What is expected ▸
Exactly the lines below from the line with "Williamsová 107 // Jak se stát věrohodným" through the line with "infobantaeng.id" must make up the answer, both ends included and pictures left out.

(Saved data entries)
*** Block opens ***
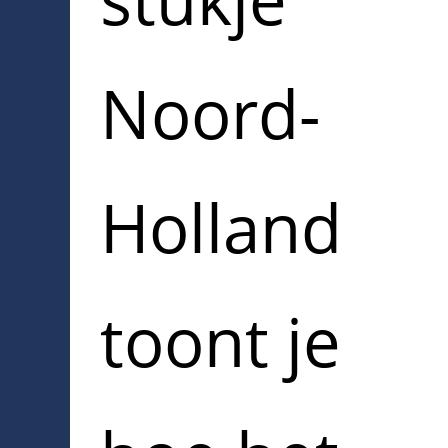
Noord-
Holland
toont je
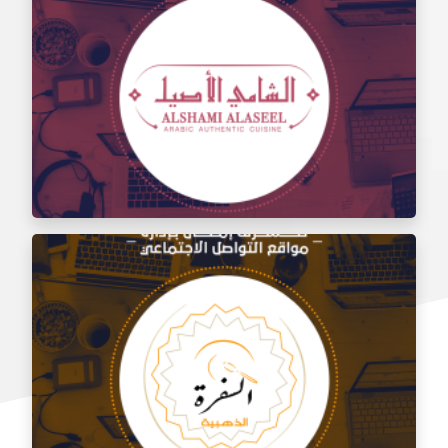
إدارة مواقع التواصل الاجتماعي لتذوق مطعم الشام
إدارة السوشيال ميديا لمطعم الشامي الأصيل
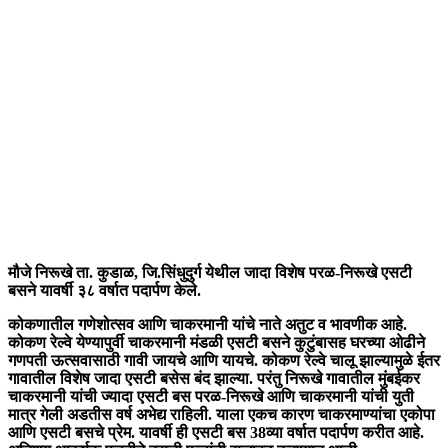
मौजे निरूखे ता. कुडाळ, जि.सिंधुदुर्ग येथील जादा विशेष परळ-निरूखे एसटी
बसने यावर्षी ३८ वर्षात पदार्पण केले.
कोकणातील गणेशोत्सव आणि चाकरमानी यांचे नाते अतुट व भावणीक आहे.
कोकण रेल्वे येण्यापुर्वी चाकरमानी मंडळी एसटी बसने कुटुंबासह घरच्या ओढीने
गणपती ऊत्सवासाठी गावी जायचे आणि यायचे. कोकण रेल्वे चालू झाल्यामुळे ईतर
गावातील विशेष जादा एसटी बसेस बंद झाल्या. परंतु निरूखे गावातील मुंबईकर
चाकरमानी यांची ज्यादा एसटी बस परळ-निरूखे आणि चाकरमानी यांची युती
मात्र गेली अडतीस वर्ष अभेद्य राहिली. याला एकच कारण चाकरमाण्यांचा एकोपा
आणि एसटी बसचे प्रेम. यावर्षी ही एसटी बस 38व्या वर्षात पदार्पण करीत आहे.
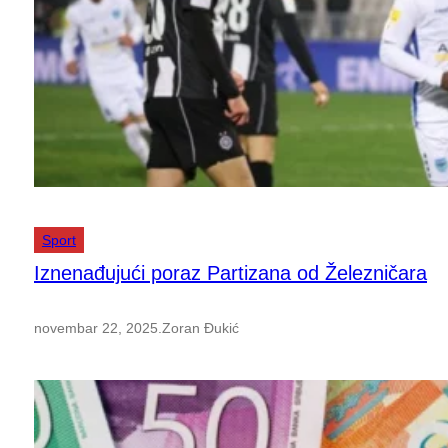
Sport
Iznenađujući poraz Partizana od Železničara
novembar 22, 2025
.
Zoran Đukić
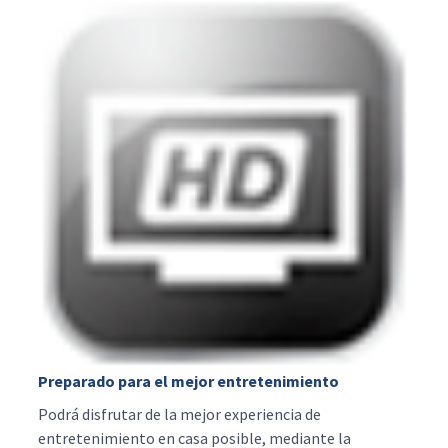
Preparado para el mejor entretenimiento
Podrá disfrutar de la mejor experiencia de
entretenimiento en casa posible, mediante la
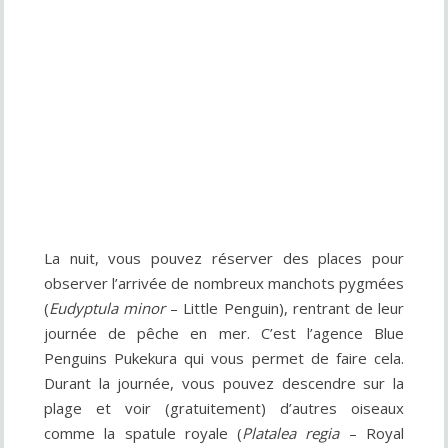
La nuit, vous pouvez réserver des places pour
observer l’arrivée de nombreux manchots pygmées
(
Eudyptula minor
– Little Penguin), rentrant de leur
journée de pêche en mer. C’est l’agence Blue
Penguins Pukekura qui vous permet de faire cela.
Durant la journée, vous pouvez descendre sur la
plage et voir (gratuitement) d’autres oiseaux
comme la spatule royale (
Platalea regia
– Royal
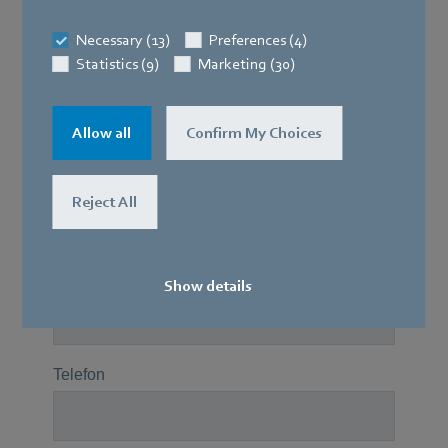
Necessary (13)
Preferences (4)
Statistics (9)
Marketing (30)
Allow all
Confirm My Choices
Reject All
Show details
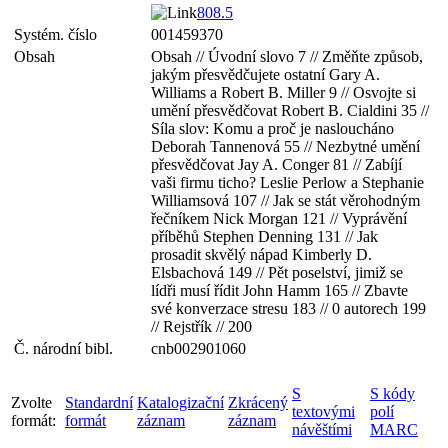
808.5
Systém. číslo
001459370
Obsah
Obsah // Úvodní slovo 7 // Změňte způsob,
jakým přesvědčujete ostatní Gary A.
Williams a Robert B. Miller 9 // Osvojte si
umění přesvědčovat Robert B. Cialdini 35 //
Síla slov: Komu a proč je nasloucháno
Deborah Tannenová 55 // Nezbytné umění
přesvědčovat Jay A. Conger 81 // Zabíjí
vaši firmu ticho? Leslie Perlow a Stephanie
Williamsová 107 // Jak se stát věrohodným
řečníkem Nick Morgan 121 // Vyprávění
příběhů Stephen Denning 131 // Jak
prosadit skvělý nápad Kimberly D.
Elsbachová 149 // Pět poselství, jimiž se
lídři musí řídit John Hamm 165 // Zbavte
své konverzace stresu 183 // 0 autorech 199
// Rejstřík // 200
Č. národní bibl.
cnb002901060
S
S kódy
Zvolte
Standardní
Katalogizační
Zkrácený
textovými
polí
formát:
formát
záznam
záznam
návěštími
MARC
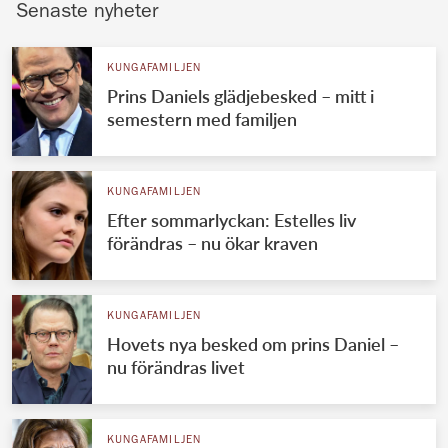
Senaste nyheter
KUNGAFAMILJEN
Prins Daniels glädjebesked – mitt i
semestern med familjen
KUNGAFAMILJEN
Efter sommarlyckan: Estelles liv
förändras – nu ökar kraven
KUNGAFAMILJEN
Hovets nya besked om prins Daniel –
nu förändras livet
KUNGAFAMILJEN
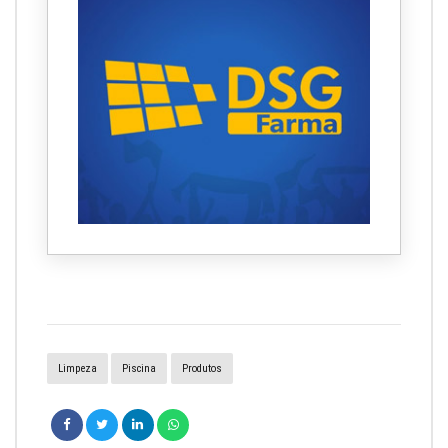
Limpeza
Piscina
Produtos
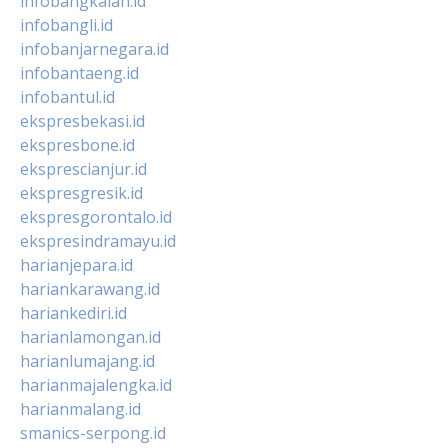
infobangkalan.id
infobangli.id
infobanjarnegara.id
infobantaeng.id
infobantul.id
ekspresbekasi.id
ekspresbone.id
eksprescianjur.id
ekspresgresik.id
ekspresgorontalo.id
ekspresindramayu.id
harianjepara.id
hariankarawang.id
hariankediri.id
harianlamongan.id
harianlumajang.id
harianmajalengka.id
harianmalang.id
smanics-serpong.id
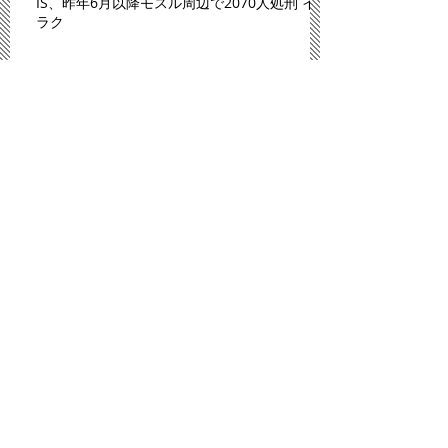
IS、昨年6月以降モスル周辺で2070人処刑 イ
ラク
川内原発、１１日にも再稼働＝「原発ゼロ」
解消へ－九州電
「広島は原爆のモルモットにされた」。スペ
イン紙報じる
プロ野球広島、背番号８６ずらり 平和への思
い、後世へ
*** Block closes ***
*** Block opens ***
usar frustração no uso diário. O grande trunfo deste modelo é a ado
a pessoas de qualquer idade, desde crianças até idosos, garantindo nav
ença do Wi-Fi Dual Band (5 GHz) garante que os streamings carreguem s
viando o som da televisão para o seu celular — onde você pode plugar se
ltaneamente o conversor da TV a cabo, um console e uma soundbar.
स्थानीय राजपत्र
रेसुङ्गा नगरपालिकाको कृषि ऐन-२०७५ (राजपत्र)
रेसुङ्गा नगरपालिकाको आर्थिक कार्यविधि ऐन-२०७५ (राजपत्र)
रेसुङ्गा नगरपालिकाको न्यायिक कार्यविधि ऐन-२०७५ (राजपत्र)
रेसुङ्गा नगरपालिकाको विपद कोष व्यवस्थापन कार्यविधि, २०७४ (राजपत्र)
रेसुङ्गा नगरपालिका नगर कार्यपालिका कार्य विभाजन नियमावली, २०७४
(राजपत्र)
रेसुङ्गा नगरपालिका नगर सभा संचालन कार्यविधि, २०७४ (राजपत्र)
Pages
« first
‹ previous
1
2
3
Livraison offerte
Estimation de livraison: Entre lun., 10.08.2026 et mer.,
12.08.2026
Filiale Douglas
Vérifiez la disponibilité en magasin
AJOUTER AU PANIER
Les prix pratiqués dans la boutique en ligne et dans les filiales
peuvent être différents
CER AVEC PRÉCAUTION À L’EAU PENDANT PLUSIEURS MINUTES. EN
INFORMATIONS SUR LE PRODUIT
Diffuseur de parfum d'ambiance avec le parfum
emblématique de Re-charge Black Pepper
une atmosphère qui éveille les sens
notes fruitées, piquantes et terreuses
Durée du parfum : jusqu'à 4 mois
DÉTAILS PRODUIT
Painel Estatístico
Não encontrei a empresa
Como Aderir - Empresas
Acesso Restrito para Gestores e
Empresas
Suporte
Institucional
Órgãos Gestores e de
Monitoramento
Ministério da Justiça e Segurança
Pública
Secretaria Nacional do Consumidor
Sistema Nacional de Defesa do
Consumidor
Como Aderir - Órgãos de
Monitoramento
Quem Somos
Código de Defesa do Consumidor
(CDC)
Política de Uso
*** Block closes ***
Answer area ▸
Williamsová 107 // Jak se stát věrohodným
řečníkem Nick Morgan 121 // Vyprávění
příběhů Stephen Denning 131 // Jak
prosadit skvělý nápad Kimberly D.
Elsbachová 149 // Pět poselství, jimiž se
lídři musí řídit John Hamm 165 // Zbavte
své konverzace stresu 183 // 0 autorech 199
// Rejstřík // 200
Č. národní bibl.
cnb002901060
S
S kódy
Zvolte
Standardní
Katalogizační
Zkrácený
textovými
polí
formát:
formát
záznam
záznam
návěštími
MARC
Senaste nyheter
KUNGAFAMILJEN
Prins Daniels glädjebesked – mitt i
semestern med familjen
KUNGAFAMILJEN
Efter sommarlyckan: Estelles liv
förändras – nu ökar kraven
KUNGAFAMILJEN
Hovets nya besked om prins Daniel –
nu förändras livet
KUNGAFAMILJEN
Limpeza
Piscina
Produtos
infobangkalan.id
infobangli.id
infobanjarnegara.id
infobantaeng.id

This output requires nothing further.